I usually use OpenCL on GPU. I want to do it on CPU, but I have a question:
If the number of CUs on CPU is "n", what's the usual number of the global size and local size?
I mean usually how many work items in one work group? And how many work groups are there? If the CPU contains 4 CU.
As far as I understand the number of CU is not relevant to work group size. Work-groups are a "per-CU" property.
My CPU has Max Workgroup size 1024.
Do yourself a favor, download and install codeXL, you can pull out this info using menu Tools->System Information under "OpenCL devices" tab.

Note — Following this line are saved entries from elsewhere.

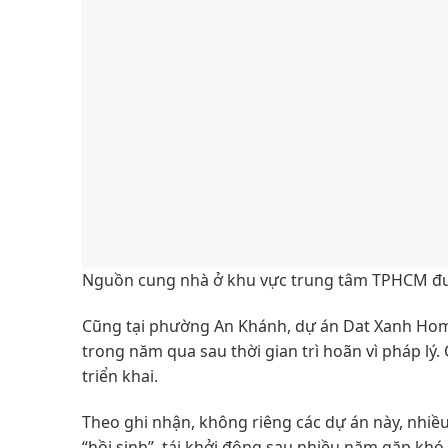
Nguồn cung nhà ở khu vực trung tâm TPHCM được
Cũng tại phường An Khánh, dự án Dat Xanh Homes
trong năm qua sau thời gian trì hoãn vì pháp lý
triển khai.
Theo ghi nhận, không riêng các dự án này, nhiề
“hồi sinh”, tái khởi động sau nhiều năm gặp khó v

I know its has a max number, but I read the following message from AMD OpenCL Programming Guide.
I think its performance will become better if I start not that many threads as in GPU. But what is the usual number? For example, if CPU has 4 CU, what's the total usual thread number?
CPU devices only support a small number of hardware threads, typically two
to eight. Small numbers of active work-group sizes reduce the CPU switching
overhead, although for larger kernels this is a second-order effect.
Best performance is obtained when a workgroup size of 1 is used and a workgroup executes on a single logical core. SIMD instructions are used if you use the appropriate data types, i.e. float4, int4, double2 etc. (SSE2) or float8, double4 (AVX) or int8 etc. (AVX2).